Il caso sul quale è stata chiamata a decidere la Cassazione è relativo al dipendente di un ente comunale il quale si era reso responsabile di timbrature irregolari per avere fatto in modo di risultare presente in servizio nell'arco di complessive diciotto ore nelle quali, invece, era rimasto assente.
Il contratto collettivo degli enti locali ricollega alle timbrature irregolari la sanzione della sospensione dal servizio e dalla retribuzione da un minimo di undici giorni ad un massimo di sei mesi, al pari di altri comportamenti, quali l'occultamento da parte del responsabile aziendale di fatti relativi alla sottrazione di somme o beni dell'ente, così come la violenza morale o la persecuzione psicologica nei confronti di altro dipendente, oppure atti e comportamenti aggressivi e denigratori reiterati. In presenza di queste condotte, che sono l'esemplificazione di un insieme più ampio di altre azioni disciplinarmente rilevanti prese in esame dal contratto collettivo, la sanzione massima irrogabile al pubblico dipendente che opera nel comparto degli enti locali è quella conservativa.
Solo in casi ancora più estremi, quali la condanna passata in giudicato per delitti non attinenti al rapporto di lavoro o la grave incapacità, connotata da dolo, nell'adempimento degli obblighi di servizio, il contratto collettivo degli enti locali prevede la possibilità di infliggere la sanzione espulsiva.
Sulla scorta di questa disciplina contrattuale collettiva, la Corte d'appello di Torino aveva ritenuto illegittimo il licenziamento irrogato al dipendente per essere la misura espulsiva sproporzionata rispetto alla gravità del fatto contestato (timbratura irregolare). La Corte di cassazione ha condiviso questa valutazione e confermato che, in presenza di un licenziamento per giusta causa, le ipotesi di illecito disciplinare tipizzate dai contratti collettivi non possono essere disattese, ma hanno carattere vincolante per le parti del rapporto di lavoro.
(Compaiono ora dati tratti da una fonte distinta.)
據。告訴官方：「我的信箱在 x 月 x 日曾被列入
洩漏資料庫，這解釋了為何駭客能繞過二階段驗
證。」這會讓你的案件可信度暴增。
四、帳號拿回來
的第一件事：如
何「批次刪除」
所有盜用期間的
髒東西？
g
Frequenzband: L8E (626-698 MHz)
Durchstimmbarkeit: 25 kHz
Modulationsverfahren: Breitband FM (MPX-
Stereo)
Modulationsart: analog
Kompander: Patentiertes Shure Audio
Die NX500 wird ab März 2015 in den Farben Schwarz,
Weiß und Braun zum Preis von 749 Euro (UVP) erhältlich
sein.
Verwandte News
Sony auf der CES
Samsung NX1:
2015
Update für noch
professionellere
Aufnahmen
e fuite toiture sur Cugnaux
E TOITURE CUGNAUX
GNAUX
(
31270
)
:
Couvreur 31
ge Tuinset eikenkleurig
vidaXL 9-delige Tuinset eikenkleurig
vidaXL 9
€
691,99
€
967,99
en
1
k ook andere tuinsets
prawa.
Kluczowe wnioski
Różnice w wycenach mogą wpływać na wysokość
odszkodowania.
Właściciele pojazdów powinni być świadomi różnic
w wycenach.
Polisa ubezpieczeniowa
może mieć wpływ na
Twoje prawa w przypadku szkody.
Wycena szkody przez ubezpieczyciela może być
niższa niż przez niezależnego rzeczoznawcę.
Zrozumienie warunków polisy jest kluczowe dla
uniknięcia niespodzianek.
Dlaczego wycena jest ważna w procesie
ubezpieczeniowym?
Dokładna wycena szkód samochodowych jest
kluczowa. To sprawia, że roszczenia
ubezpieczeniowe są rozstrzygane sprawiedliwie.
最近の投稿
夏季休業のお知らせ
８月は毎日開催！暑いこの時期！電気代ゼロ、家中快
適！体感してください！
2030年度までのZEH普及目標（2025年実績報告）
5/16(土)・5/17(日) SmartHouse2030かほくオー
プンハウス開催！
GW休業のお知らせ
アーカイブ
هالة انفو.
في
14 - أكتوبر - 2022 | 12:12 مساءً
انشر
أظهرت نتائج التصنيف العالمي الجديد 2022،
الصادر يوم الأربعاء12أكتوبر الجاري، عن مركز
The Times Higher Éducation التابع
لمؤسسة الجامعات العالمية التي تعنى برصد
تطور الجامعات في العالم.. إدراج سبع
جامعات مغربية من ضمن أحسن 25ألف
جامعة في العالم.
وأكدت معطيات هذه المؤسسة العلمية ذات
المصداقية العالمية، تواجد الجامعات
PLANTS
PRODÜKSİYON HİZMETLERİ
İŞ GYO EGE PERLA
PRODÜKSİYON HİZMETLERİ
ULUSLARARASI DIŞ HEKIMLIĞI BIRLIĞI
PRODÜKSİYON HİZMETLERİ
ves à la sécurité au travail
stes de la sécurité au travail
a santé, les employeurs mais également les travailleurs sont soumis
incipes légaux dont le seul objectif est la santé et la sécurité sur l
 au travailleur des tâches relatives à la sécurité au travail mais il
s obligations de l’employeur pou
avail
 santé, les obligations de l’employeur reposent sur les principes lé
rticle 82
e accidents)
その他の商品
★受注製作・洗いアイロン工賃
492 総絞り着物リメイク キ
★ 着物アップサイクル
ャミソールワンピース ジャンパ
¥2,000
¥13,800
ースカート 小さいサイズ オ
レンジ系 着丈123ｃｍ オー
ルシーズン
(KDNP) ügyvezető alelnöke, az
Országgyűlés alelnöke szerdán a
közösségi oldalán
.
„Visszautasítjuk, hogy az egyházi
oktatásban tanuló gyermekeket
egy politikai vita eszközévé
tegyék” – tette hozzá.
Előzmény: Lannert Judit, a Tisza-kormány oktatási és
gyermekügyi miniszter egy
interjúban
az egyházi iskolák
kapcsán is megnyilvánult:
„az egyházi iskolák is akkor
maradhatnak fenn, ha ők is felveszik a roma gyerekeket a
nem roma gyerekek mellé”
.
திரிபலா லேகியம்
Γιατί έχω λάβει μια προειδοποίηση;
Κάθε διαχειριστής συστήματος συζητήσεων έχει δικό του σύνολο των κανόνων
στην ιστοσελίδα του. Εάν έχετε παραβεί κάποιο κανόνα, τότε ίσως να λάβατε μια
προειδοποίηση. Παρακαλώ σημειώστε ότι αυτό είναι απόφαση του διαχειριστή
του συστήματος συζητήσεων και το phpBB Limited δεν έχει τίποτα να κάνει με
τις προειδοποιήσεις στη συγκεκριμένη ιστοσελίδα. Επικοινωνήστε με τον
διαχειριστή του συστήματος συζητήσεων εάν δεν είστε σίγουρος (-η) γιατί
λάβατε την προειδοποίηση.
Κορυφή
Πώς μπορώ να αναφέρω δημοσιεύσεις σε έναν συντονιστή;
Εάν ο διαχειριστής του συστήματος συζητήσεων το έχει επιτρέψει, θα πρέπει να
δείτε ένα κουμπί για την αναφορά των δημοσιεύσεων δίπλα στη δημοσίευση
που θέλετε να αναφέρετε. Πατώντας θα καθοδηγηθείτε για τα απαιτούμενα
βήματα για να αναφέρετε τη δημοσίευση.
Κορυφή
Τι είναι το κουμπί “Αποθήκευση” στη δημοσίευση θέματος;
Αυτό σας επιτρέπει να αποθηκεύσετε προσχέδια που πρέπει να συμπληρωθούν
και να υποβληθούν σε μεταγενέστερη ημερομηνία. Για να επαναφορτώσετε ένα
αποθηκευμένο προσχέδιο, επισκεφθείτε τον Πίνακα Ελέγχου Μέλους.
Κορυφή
Le valutazioni compiute, a tale proposito, dalle parti sociali nella individuazione delle condotte passibili di licenziamento, piuttosto che di sospensione disciplinare o di altra sanzione conservativa, secondo la lettura offerta dalla Cassazione, rispondono in linea di principio a canoni di normalità e non possono, per tale ragione, essere disattese dal datore di lavoro.